Der Totentanz von Jakob von Wil

Das Regierungsgebäude des Kantons Luzern beherbergt einen bekannten barocken Bilderzyklus. Der Totentanz aus dem frühen 17. Jahrhundert besteht aus sieben grossformatigen Bildern, die in der obersten Galerie des Lichthofs aufgehängt sind.

Der Totentanz im Luzerner Regierungsgebäude ist wohl um 1610/15 entstanden und stellt für schweizerische Verhältnisse ein Meisterwerk des Manierismus dar. Aufgrund des Malstils kann der Luzerner Maler Jakob von Wil (gestorben 1618/19) als Urheber vermutet werden. Über sein Leben und Werk ist sehr wenig bekannt. Die Patrizierfamilie von Wil ist bis heute unvergessen als Stifterin der Wallfahrtskirche « Unserer Lieben Frau » in Hergiswald am Fusse des Pilatus.

Der Totentanz zeigt das seit dem 14. Jahrhundert bekannte Schema: Vertreter verschiedener Stände werden mit dem Tod in Gestalt eines Knochenmannes konfrontiert. Dieser tritt auf mit lockendem, tänzelndem Werben oder mit brachialer Gewalt, als Führergestalt oder als stiller Begleiter. Der sich über sieben Bilder sich von links nach rechts hinziehende Reigen besteht aus 23 Szenen. Die Figuren befinden sich auf einer Art Laufsteg. Die an eine Theaterbühne erinnernde Szene wurde wohl von der Luzerner Theaterkultur inspiriert.

Als Bildvorlage diente dem Totentanz besonders die Holzschnittserie «Bilder des Todes» von Hans Holbein d. J. aus den Jahren 1524/26, in geringerem Mass auch der Basler Totentanz von etwa 1440 und andere Werke. Der Maler ging souverän, teilweise auch frei mit den Motiven um; exquisit gemalt sind die reichen Stoffe, schimmernden Perlen und Metalle.

Standort

Regierungs- und Parlamentsgebäude des Kantons Luzern
Lichthof, 2. OG
Bahnhofstrasse 15
6003 Luzern

Im Regierungsgebäude liegt auch eine gedruckte Broschüre über den Totentanz von Jakob von Wil auf.

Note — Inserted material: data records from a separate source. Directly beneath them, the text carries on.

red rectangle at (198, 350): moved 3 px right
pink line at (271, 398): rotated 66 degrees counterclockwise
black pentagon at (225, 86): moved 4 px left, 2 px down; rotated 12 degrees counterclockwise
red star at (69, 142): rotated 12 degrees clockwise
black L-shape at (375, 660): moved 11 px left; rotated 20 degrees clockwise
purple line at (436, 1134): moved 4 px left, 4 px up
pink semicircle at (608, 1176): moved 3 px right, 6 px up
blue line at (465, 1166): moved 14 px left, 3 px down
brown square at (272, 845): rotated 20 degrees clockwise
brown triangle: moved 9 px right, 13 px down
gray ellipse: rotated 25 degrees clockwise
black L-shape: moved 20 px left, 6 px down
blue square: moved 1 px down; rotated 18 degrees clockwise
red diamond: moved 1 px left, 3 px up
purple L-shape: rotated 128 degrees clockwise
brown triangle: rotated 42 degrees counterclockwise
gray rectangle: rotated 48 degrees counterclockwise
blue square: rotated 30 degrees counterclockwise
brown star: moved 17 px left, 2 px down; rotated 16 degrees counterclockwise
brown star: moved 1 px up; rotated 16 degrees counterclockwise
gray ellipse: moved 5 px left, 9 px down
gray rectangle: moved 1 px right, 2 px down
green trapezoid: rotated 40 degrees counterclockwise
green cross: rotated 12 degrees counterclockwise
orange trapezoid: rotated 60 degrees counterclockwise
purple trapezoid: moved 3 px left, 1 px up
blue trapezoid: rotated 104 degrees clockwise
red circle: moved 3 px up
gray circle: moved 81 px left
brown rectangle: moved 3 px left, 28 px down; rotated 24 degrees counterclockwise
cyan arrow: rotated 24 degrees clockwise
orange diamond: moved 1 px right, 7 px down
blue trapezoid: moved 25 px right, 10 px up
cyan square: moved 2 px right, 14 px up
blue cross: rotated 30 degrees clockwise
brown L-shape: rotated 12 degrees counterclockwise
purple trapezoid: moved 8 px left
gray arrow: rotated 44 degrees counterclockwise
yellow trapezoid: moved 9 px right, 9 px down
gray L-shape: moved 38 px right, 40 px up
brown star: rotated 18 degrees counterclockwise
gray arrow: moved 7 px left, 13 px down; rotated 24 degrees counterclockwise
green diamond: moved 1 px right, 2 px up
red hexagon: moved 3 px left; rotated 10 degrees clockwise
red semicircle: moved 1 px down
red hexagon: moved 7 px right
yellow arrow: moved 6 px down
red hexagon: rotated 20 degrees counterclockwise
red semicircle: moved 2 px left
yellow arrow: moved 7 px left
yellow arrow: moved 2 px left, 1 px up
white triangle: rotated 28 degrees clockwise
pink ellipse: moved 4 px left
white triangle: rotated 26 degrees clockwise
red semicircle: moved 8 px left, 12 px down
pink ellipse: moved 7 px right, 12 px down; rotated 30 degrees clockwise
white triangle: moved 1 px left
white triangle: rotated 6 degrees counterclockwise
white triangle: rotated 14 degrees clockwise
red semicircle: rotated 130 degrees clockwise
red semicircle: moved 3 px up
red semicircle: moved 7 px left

Beschreibung und Gegenüberstellung

Im Folgenden werden die einzelnen Szenen aus Jakob von Wils Totentanz beschrieben und mit den entsprechenden Tafeln von Hans Holbein d.J. "Bilder des Todes" verglichen.

Der Luzerner Totentanz - Beschreibung und Referenzen

"Vertreibung aus dem Paradies"

Jakob von Wil

Adam und Eva

Mit der Vertreibung von Adam und Eva aus dem Paradies tritt der Tod in das Leben der Menschen. Nach dem Sündenfall (Eva hält den wurmstichigen Apfel noch in der Hand), betreten die Menschen die vergängliche Welt, voller Schmerz und Leid. Ein Orchester aus Skeletten empfängt Adam und Eva in dieser Welt.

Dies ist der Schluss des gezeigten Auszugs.